If you learn a skill, then partially forget it, does relearning part of that skill induce recovery of other parts of the skill? More generally, if you learn a set of associations, then partially forget them, does relearning a subset induce recovery of the remaining associations? In previous work, in which participants learned the layout of a scrambled computer keyboard, the answer to this question appeared to be “yes.” More recently, we modeled this “free-lunch learning” effect using artificial neural networks, in which the synaptic strength between each pair of model neurons is a connection weight. We proved that if forgetting is induced by allowing each weight value to drift randomly, then free-lunch learning is almost inevitable. However, if, after learning a set of associations, forgetting is induced by allowing each connection weight to decay or fall toward zero, then relearning a subset of associations decreases performance on the remaining associations. This suggests that evolution may have selected physiological mechanisms that involve forgetting using a form of synaptic drift rather than synaptic decay, because synaptic drift yields free-lunch learning, whereas decay does not.

Figures

Citation: Stone JV, Jupp PE (2008) Falling towards Forgetfulness: Synaptic Decay Prevents Spontaneous Recovery of Memory. PLoS Comput Biol 4(8): e1000143. https://doi.org/10.1371/journal.pcbi.1000143

Editor: Karl J. Friston, University College London, United Kingdom

Received: December 7, 2007; Accepted: June 25, 2008; Published: August 22, 2008

Copyright: © 2008 Stone, Jupp. This is an open-access article distributed under the terms of the Creative Commons Attribution License, which permits unrestricted use, distribution, and reproduction in any medium, provided the original author and source are credited.

Funding: No funding was received for this work.

Competing interests: The authors have declared that no competing interests exist.

Introduction

The idea that structural changes underpin the formation of new memories can be traced to the 19th century [1]. More recently, Hebb proposed that “When an axon of cell A is near enough to excite B and repeatedly or persistently takes part in firing it, some growth process or metabolic change takes place in one or both cells such that A's efficiency, as one of the cells firing B, is increased” [2]. It is now widely accepted that learning involves some form of Hebbian adaptation, and a growing body of evidence suggests that Hebbian adaptation is associated with the long-term potentiation (LTP) observed in neuronal systems [3]. LTP is an increase in synaptic efficacy which occurs in the presence of pre-synaptic and post-synaptic activity, and can be specific to a single synapse. One consequence of Hebbian adaptation is that information regarding a specific association is distributed amongst many synaptic connections, and therefore gives rise to a distributed representation of each association.

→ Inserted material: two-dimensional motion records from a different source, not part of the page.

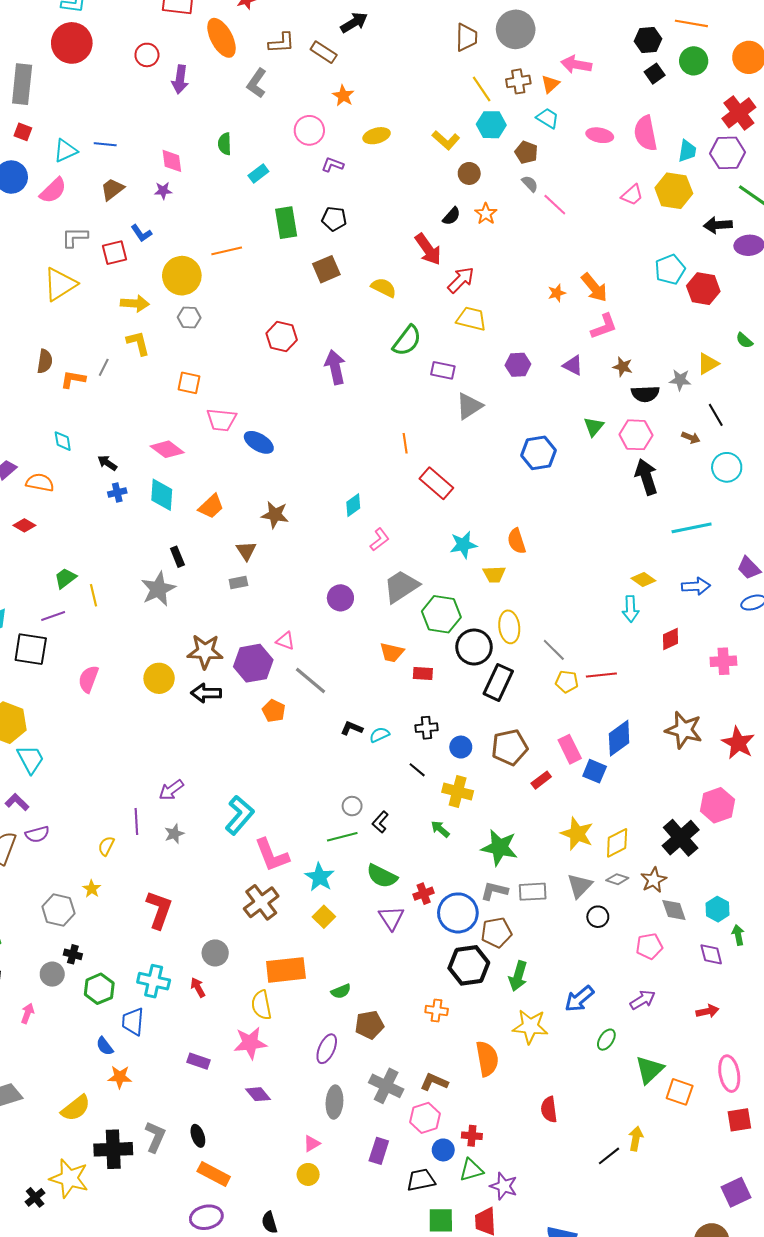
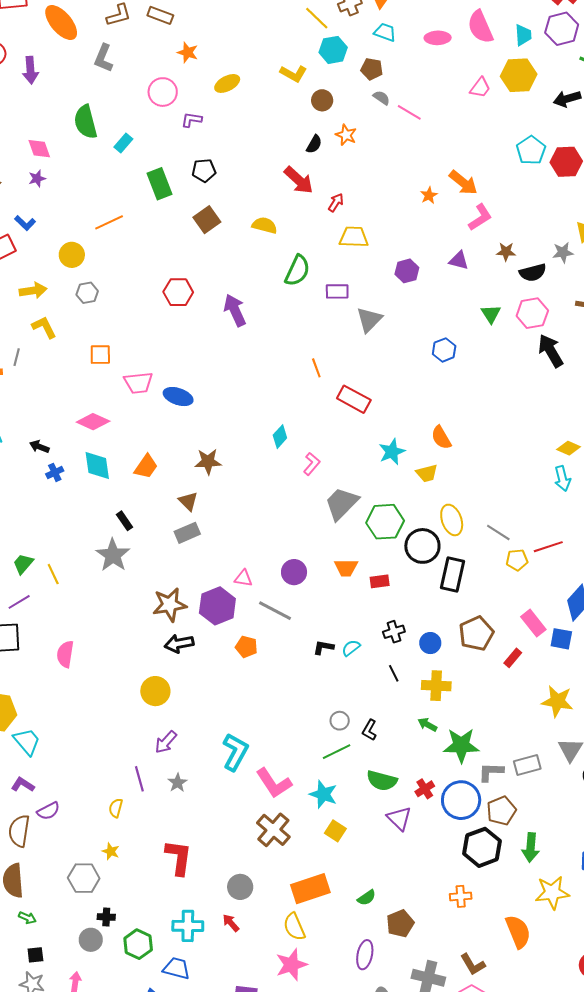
green semicircle: (225, 144) -> (86, 122), size x1.6
yellow circle: (182, 276) -> (72, 255), size x0.7
red arrow: (461, 280) -> (336, 202), size x0.7
blue hexagon: (539, 453) -> (444, 350), size x0.7
gray rectangle: (238, 583) -> (187, 533), size x1.4
purple circle: (340, 598) -> (294, 572), moved
yellow circle: (159, 678) -> (155, 691), moved
black line: (417, 770) -> (394, 673), turned 36
green star: (500, 848) -> (461, 745), moved
blue trapezoid: (133, 1022) -> (176, 968), turned 112
brown L-shape: (434, 1082) -> (473, 964), turned -132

In [4], participants learned the layout of letters on a “scrambled” keyboard. After a period of forgetting, participants relearned a subset of letter positions. Crucially, this improved performance on the remaining (i.e., nonrelearned) letter positions. However, whereas relearning some associations shows evidence of FLL in some studies [4]–[6], this is not found in not all studies [7]. This discrepancy may be because the many studies performed to investigate this general phenomenon use a wide variety of different materials and procedures, with some measuring recall and others measuring recognition performance, for example. However, within the realms of psychology, one relevant effect is known as part-set cueing inhibition.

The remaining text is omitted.